Dataset extract:
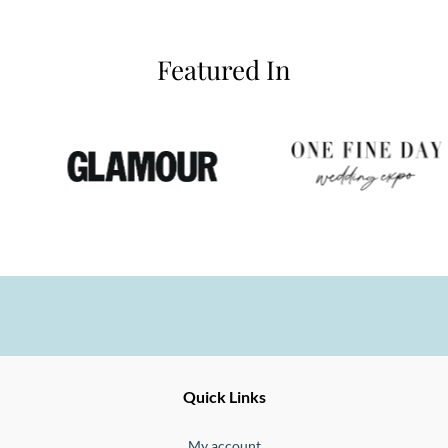
Featured In
Ernesto
Fine
Quick Links
Jewellery
Buono
My account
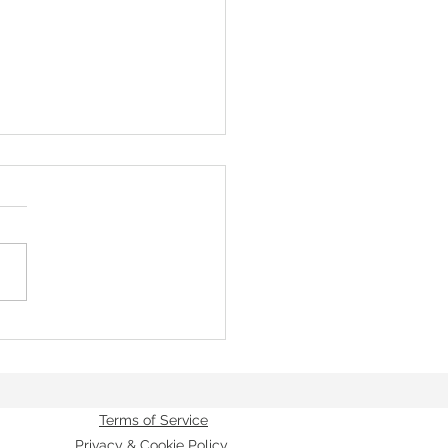
of the Great Ascent - Unless the
Terms of Service
Privacy & Cookie Policy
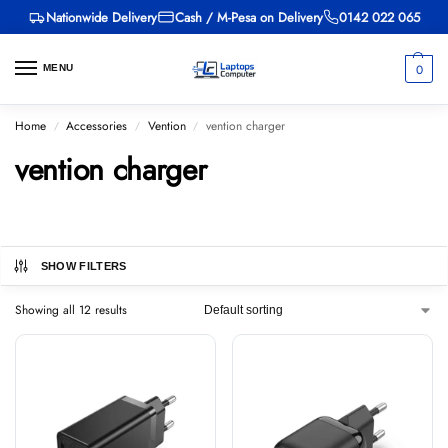
Nationwide Delivery
Cash / M-Pesa on Delivery
0142 022 065
0
MENU
Home
Accessories
Vention
vention charger
/
/
/
vention charger
SHOW FILTERS
Showing all 12 results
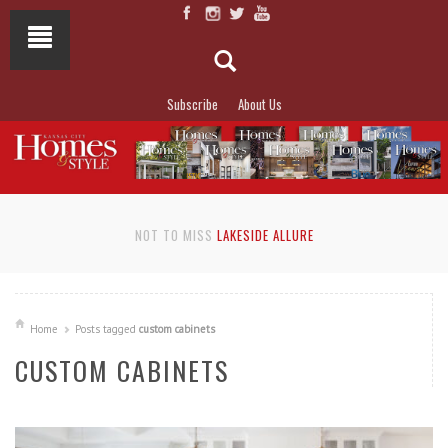
Subscribe
About Us
NOT TO MISS
LAKESIDE ALLURE
Home
Posts tagged
custom cabinets
CUSTOM CABINETS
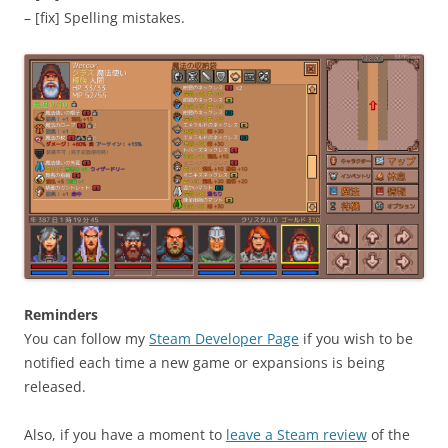
– [fix] Spelling mistakes.
Reminders
You can follow my
Steam Developer Page
if you wish to be
notified each time a new game or expansions is being
released.
Also, if you have a moment to
leave a Steam review
of the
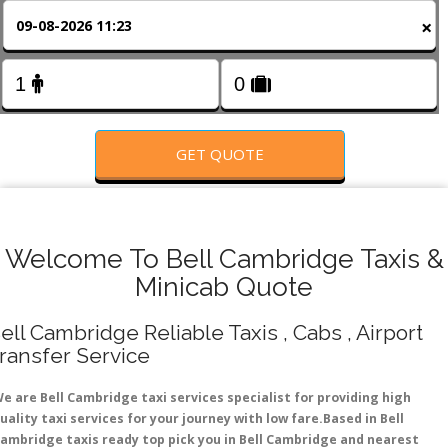
FOLLOW US
×
GET QUOTE
Welcome To Bell Cambridge Taxis &
Minicab Quote
ell Cambridge Reliable Taxis , Cabs , Airport
ransfer Service
e are Bell Cambridge taxi services specialist for providing high
uality taxi services for your journey with low fare.Based in Bell
ambridge taxis ready top pick you in Bell Cambridge and nearest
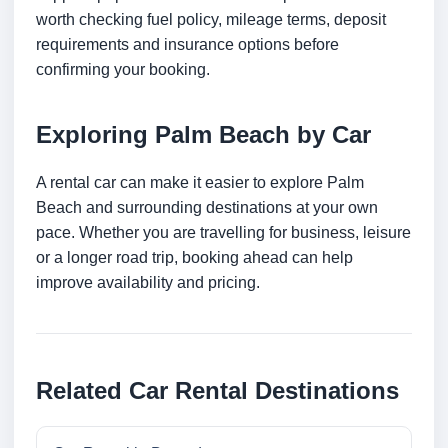
worth checking fuel policy, mileage terms, deposit
requirements and insurance options before
confirming your booking.
Exploring Palm Beach by Car
A rental car can make it easier to explore Palm
Beach and surrounding destinations at your own
pace. Whether you are travelling for business, leisure
or a longer road trip, booking ahead can help
improve availability and pricing.
Related Car Rental Destinations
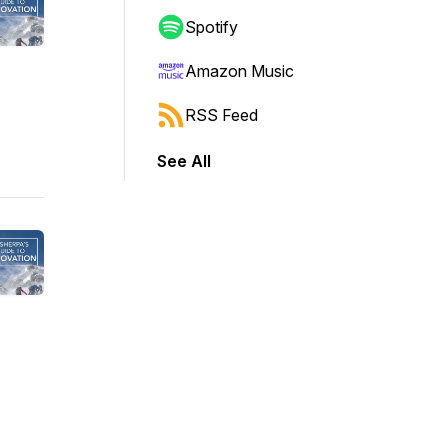
Spotify
Amazon Music
RSS Feed
See All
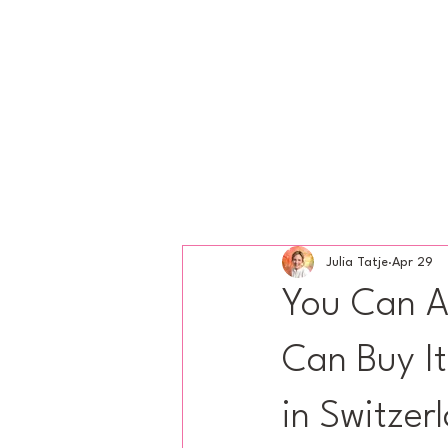
Julia Tatje
Apr 29
You Can A
Can Buy It
in Switzer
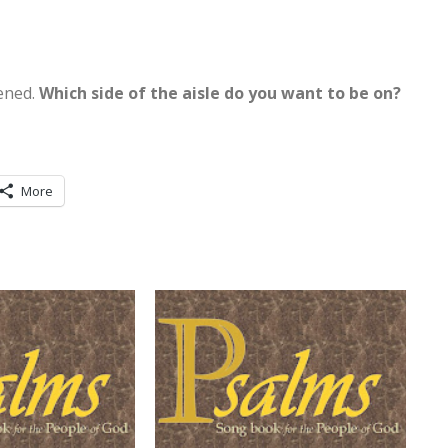
tened.
Which side of the aisle do you want to be on?
More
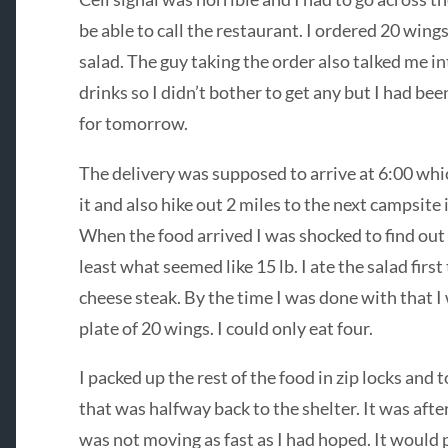
be able to call the restaurant. I ordered 20 wing
salad. The guy taking the order also talked me in
drinks so I didn’t bother to get any but I had be
for tomorrow.
The delivery was supposed to arrive at 6:00 wh
it and also hike out 2 miles to the next campsite 
When the food arrived I was shocked to find out 
least what seemed like 15 lb. I ate the salad first
cheese steak. By the time I was done with that I 
plate of 20 wings. I could only eat four.
I packed up the rest of the food in zip locks an
that was halfway back to the shelter. It was afte
was not moving as fast as I had hoped. It would 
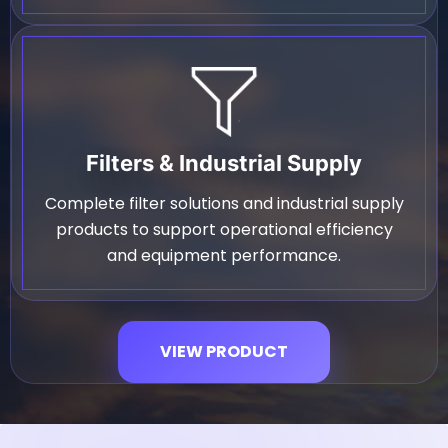
Filters & Industrial Supply
Complete filter solutions and industrial supply
products to support operational efficiency
and equipment performance.
VIEW PRODUCT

Prompt: Would you set down each line of the data exactly, with no images included?

Exercise result:
Featured In
Ernesto
Fine
Quick Links
Jewellery
Buono
My account
of the Great Ascent - Unless the
Terms of Service
Privacy & Cookie Policy
Nationwide Delivery
Cash / M-Pesa on Delivery
0142 022 065
0
MENU
Home
Accessories
Vention
vention charger
/
/
/
vention charger
SHOW FILTERS
Showing all 12 results
Subscribe
About Us
NOT TO MISS
LAKESIDE ALLURE
Home
Posts tagged
custom cabinets
CUSTOM CABINETS
– [fix] Spelling mistakes.
Reminders
You can follow my
Steam Developer Page
if you wish to be
notified each time a new game or expansions is being
released.
Also, if you have a moment to
leave a Steam review
of the
FOLLOW US
×
GET QUOTE
Welcome To Bell Cambridge Taxis &
Minicab Quote
ell Cambridge Reliable Taxis , Cabs , Airport
ransfer Service
e are Bell Cambridge taxi services specialist for providing high
uality taxi services for your journey with low fare.Based in Bell
ambridge taxis ready top pick you in Bell Cambridge and nearest
worth checking fuel policy, mileage terms, deposit
requirements and insurance options before
confirming your booking.
Exploring Palm Beach by Car
A rental car can make it easier to explore Palm
Beach and surrounding destinations at your own
pace. Whether you are travelling for business, leisure
or a longer road trip, booking ahead can help
improve availability and pricing.
Related Car Rental Destinations
Spotify
Amazon Music
RSS Feed
See All
Julia Tatje
Apr 29
You Can A
Can Buy It
in Switzer
tened.
Which side of the aisle do you want to be on?
More
be able to call the restaurant. I ordered 20 wing
salad. The guy taking the order also talked me in
drinks so I didn’t bother to get any but I had be
for tomorrow.
The delivery was supposed to arrive at 6:00 wh
it and also hike out 2 miles to the next campsite 
When the food arrived I was shocked to find out 
least what seemed like 15 lb. I ate the salad first
cheese steak. By the time I was done with that I 
plate of 20 wings. I could only eat four.
I packed up the rest of the food in zip locks an
that was halfway back to the shelter. It was afte
was not moving as fast as I had hoped. It would 
Filters & Industrial Supply
Complete filter solutions and industrial supply
products to support operational efficiency
and equipment performance.
VIEW PRODUCT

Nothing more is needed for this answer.